February 29, 2004

Hi Everybody,
Happy Leap Year! Does that mean spring will take one day longer this year? I guess that won't make any difference to the birds as they fly to the beat of their own drummer. Actually, signs of spring are all around. My neighbor spotted a Turkey Vulture over Northwest Bay on Feb. 23, Violet-green Swallows were reported in Nanaimo on Feb. 26, my backyard Juncos have been chipping for over 3 weeks, crocuses are blooming by the Englishman River, rhodos are blooming at the Parksville visitor center, and I'm planning on planting potatoes this week. This was a short month and a short week with only a couple of opportunities for photography, but that's better than none.

February 24, 2004

You can always tell when I don't have much to shoot. That's when I practice flight shots. Now that I'm digital, I don't mind all the wasted shots. Tuesday was one of those days at Qualicum Beach. (first 4 pictures)

BLACK OYSTERCATCHERS are always fun to shoot.
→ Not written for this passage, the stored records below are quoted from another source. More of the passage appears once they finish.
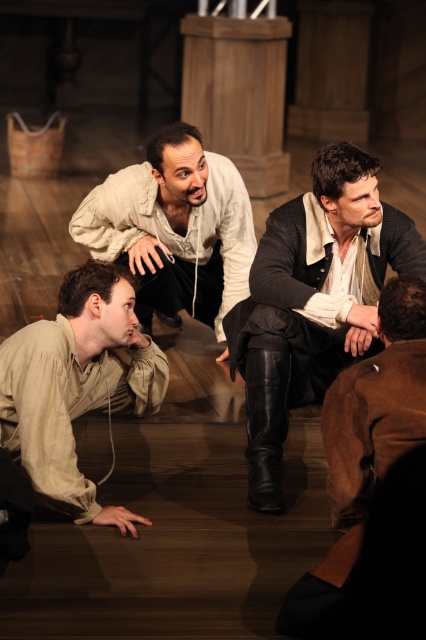 You are an actor in a historical play and need to quickly move from the leather boots at center to the brown leather jacket at lower right during a scene. Which direction should you move towards?

You should move towards the right because the leather boots at center is to the left of the brown leather jacket at lower right.

You are a costume designer preparing for a Renaissance play and need to ensure that two jackets fit through a narrow doorway. The doorway is exactly as wide as the brown leather jacket at lower right. Can the light beige leather jacket at center pass through the doorway without needing to be folded?

The light beige leather jacket at center is wider than the brown leather jacket at lower right. Since the doorway is only as wide as the brown leather jacket at lower right, the light beige leather jacket at center cannot pass through without being folded.

You are directing a play and need to adjust the actors based on their clothing. Which actor is positioned lower in the scene between the matte beige shirt at lower left and the light beige leather jacket at center?

Result: The matte beige shirt at lower left is positioned lower in the scene than the light beige leather jacket at center according to their vertical placement. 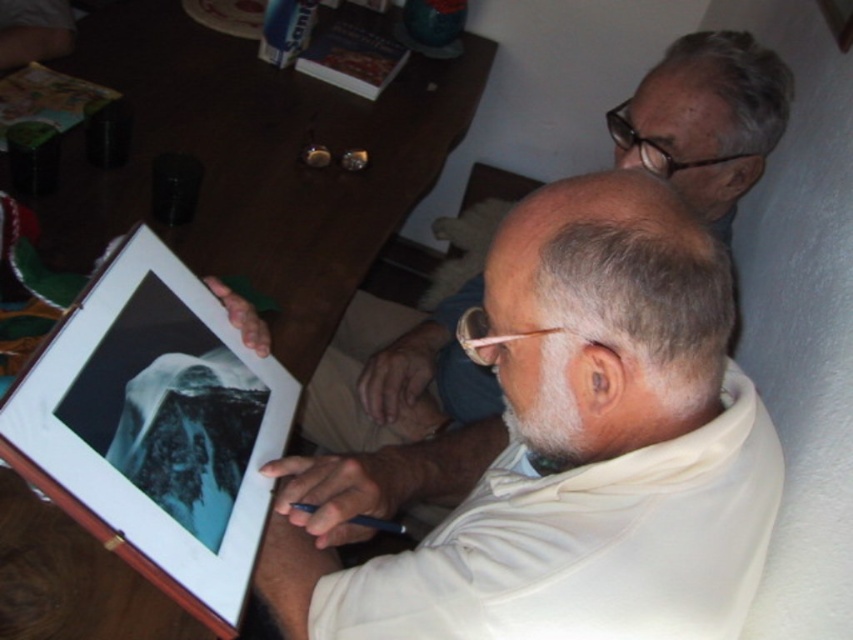 Does white matte shirt at center appear under white matte shirt at upper right?

Yes.

Can you confirm if white matte shirt at center is taller than white matte shirt at upper right?

Indeed, white matte shirt at center has a greater height compared to white matte shirt at upper right.

Image resolution: width=853 pixels, height=640 pixels. I want to click on white matte shirt at center, so click(x=576, y=444). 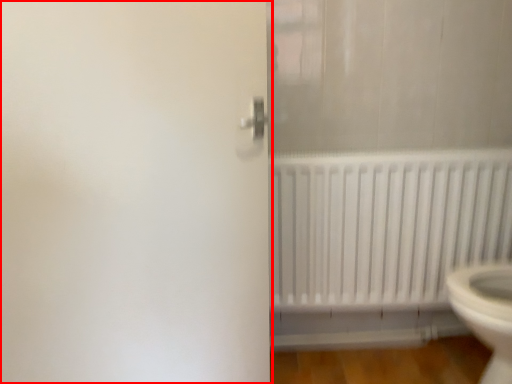 Question: Observing the image, what is the correct spatial positioning of screen door (annotated by the red box) in reference to radiator?

Choices:
 (A) left
 (B) right

Answer: (A) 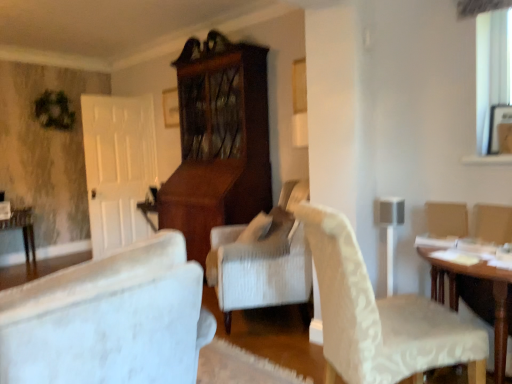 Question: Does wooden table at lower left, marked as the 2th table in a front-to-back arrangement, appear on the right side of wooden table at right, the 2th table positioned from the left?

Choices:
 (A) yes
 (B) no

Answer: (B)

Question: Is the depth of wooden table at lower left, arranged as the second table when viewed from the right, greater than that of wooden table at right, the 2th table positioned from the left?

Choices:
 (A) yes
 (B) no

Answer: (A)

Question: From the image's perspective, would you say wooden table at lower left, placed as the 1th table when sorted from back to front, is shown under wooden table at right, acting as the second table starting from the back?

Choices:
 (A) no
 (B) yes

Answer: (A)

Question: Can we say wooden table at lower left, arranged as the second table when viewed from the right, lies outside wooden table at right, acting as the second table starting from the back?

Choices:
 (A) no
 (B) yes

Answer: (B)

Question: Is wooden table at lower left, marked as the 2th table in a front-to-back arrangement, thinner than wooden table at right, the 2th table positioned from the left?

Choices:
 (A) yes
 (B) no

Answer: (A)

Question: Can you confirm if wooden table at lower left, arranged as the second table when viewed from the right, is smaller than wooden table at right, the 2th table positioned from the left?

Choices:
 (A) yes
 (B) no

Answer: (A)

Question: Considering the relative positions of wooden table at right, which is counted as the first table, starting from the right, and white textured chair at center-right in the image provided, is wooden table at right, which is counted as the first table, starting from the right, behind white textured chair at center-right?

Choices:
 (A) yes
 (B) no

Answer: (A)

Question: Is wooden table at right, the first table when ordered from front to back, located outside white textured chair at center-right?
Quite often they'll let you get close but this one thought I was after his lunch.

SCOTERS ARE SKITTISH - A dog, photographer, or any other threatening movement sends them on their merry way.

Amongst all the Scoter commotion, the Common Goldeneye was as cool as a cucumber looking for another snack.

EARLY WARNING SIGNAL - Widgeons are so wary that they are usually in flight before anyone else perceives there's any danger around.

Just to get in the mode of taking non-seabird pictures, I clicked this unsuspecting Gold-crowned sparrow in the dull morning light at the San Malo Mud Flats.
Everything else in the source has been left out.